* WHAT IS BEING ASKED
Print the records again, character for character.

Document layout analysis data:
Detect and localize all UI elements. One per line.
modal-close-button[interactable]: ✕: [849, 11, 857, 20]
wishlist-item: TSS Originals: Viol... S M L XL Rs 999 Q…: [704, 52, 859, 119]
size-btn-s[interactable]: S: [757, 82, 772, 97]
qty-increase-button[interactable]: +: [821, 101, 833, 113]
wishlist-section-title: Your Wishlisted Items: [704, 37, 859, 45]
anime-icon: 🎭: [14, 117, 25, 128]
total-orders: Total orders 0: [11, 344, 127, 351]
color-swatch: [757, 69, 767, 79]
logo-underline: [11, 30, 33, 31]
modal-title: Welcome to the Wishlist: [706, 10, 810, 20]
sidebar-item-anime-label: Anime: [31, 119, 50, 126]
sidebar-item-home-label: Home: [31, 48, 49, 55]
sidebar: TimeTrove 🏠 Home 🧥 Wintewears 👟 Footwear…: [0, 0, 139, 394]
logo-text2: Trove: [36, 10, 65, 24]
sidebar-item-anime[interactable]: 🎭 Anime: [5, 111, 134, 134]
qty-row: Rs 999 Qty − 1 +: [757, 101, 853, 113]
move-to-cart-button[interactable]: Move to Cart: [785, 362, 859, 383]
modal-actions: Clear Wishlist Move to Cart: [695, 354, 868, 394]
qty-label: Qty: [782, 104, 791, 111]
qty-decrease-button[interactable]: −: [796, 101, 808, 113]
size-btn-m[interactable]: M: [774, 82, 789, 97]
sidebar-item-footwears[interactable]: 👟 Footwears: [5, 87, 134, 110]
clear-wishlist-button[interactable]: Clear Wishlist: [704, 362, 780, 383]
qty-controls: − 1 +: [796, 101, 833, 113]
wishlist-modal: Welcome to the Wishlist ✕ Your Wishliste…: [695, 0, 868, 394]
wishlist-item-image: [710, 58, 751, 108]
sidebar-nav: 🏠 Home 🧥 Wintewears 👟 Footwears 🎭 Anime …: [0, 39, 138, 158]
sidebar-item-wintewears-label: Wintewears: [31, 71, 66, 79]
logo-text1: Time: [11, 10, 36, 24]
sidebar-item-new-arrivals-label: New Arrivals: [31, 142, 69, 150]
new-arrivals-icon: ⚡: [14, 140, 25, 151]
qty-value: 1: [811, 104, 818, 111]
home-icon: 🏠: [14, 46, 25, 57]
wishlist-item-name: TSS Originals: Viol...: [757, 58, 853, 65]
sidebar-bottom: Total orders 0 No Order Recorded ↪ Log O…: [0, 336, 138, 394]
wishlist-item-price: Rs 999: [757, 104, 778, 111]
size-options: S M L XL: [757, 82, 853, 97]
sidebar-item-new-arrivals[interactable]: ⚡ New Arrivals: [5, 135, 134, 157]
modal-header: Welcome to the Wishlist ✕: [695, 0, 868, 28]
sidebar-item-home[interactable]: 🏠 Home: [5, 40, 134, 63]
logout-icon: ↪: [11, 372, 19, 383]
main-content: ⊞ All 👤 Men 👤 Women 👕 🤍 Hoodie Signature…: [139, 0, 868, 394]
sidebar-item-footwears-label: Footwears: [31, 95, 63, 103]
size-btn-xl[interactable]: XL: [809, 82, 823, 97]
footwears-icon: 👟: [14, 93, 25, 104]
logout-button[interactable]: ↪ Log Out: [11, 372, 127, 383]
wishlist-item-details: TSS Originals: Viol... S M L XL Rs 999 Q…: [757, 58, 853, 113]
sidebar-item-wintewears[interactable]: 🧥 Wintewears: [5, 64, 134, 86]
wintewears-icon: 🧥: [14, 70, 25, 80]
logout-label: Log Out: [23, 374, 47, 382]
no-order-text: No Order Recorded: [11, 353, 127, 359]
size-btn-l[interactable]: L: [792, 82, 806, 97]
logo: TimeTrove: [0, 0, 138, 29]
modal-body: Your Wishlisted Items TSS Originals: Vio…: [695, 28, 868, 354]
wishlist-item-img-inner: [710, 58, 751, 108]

* WRITTEN RESPONSE
Detect and localize all UI elements. One per line.
modal-close-button[interactable]: ✕: [849, 11, 857, 20]
wishlist-item: TSS Originals: Viol... S M L XL Rs 999 Q…: [704, 52, 859, 119]
size-btn-s[interactable]: S: [757, 82, 772, 97]
qty-increase-button[interactable]: +: [821, 101, 833, 113]
wishlist-section-title: Your Wishlisted Items: [704, 37, 859, 45]
anime-icon: 🎭: [14, 117, 25, 128]
total-orders: Total orders 0: [11, 344, 127, 351]
color-swatch: [757, 69, 767, 79]
logo-underline: [11, 30, 33, 31]
modal-title: Welcome to the Wishlist: [706, 10, 810, 20]
sidebar-item-anime-label: Anime: [31, 119, 50, 126]
sidebar-item-home-label: Home: [31, 48, 49, 55]
sidebar: TimeTrove 🏠 Home 🧥 Wintewears 👟 Footwear…: [0, 0, 139, 394]
logo-text2: Trove: [36, 10, 65, 24]
sidebar-item-anime[interactable]: 🎭 Anime: [5, 111, 134, 134]
qty-row: Rs 999 Qty − 1 +: [757, 101, 853, 113]
move-to-cart-button[interactable]: Move to Cart: [785, 362, 859, 383]
modal-actions: Clear Wishlist Move to Cart: [695, 354, 868, 394]
qty-label: Qty: [782, 104, 791, 111]
qty-decrease-button[interactable]: −: [796, 101, 808, 113]
size-btn-m[interactable]: M: [774, 82, 789, 97]
sidebar-item-footwears[interactable]: 👟 Footwears: [5, 87, 134, 110]
clear-wishlist-button[interactable]: Clear Wishlist: [704, 362, 780, 383]
qty-controls: − 1 +: [796, 101, 833, 113]
wishlist-modal: Welcome to the Wishlist ✕ Your Wishliste…: [695, 0, 868, 394]
wishlist-item-image: [710, 58, 751, 108]
sidebar-nav: 🏠 Home 🧥 Wintewears 👟 Footwears 🎭 Anime …: [0, 39, 138, 158]
sidebar-item-wintewears-label: Wintewears: [31, 71, 66, 79]
logo-text1: Time: [11, 10, 36, 24]
sidebar-item-new-arrivals-label: New Arrivals: [31, 142, 69, 150]
new-arrivals-icon: ⚡: [14, 140, 25, 151]
qty-value: 1: [811, 104, 818, 111]
home-icon: 🏠: [14, 46, 25, 57]
wishlist-item-name: TSS Originals: Viol...: [757, 58, 853, 65]
sidebar-bottom: Total orders 0 No Order Recorded ↪ Log O…: [0, 336, 138, 394]
wishlist-item-price: Rs 999: [757, 104, 778, 111]
size-options: S M L XL: [757, 82, 853, 97]
sidebar-item-new-arrivals[interactable]: ⚡ New Arrivals: [5, 135, 134, 157]
modal-header: Welcome to the Wishlist ✕: [695, 0, 868, 28]
sidebar-item-home[interactable]: 🏠 Home: [5, 40, 134, 63]
logout-icon: ↪: [11, 372, 19, 383]
main-content: ⊞ All 👤 Men 👤 Women 👕 🤍 Hoodie Signature…: [139, 0, 868, 394]
sidebar-item-footwears-label: Footwears: [31, 95, 63, 103]
size-btn-xl[interactable]: XL: [809, 82, 823, 97]
footwears-icon: 👟: [14, 93, 25, 104]
logout-button[interactable]: ↪ Log Out: [11, 372, 127, 383]
wishlist-item-details: TSS Originals: Viol... S M L XL Rs 999 Q…: [757, 58, 853, 113]
sidebar-item-wintewears[interactable]: 🧥 Wintewears: [5, 64, 134, 86]
wintewears-icon: 🧥: [14, 70, 25, 80]
logout-label: Log Out: [23, 374, 47, 382]
no-order-text: No Order Recorded: [11, 353, 127, 359]
size-btn-l[interactable]: L: [792, 82, 806, 97]
logo: TimeTrove: [0, 0, 138, 29]
modal-body: Your Wishlisted Items TSS Originals: Vio…: [695, 28, 868, 354]
wishlist-item-img-inner: [710, 58, 751, 108]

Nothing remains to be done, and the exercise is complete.